What the task asks ▸
Among the entries, which lines carry the string "oder"? Copy each of them.

[Collected data]
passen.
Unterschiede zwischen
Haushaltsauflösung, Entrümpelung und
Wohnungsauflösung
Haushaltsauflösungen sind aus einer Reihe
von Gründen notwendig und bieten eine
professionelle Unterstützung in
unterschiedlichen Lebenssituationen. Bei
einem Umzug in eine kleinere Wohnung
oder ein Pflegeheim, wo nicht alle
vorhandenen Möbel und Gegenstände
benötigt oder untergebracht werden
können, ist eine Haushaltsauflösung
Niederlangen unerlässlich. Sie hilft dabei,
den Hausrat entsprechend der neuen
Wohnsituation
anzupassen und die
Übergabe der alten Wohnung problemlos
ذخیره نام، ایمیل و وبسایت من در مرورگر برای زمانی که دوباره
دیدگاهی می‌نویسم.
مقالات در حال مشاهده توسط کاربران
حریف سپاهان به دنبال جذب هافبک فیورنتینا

Task result ▸
oder ein Pflegeheim, wo nicht alle
benötigt oder untergebracht werden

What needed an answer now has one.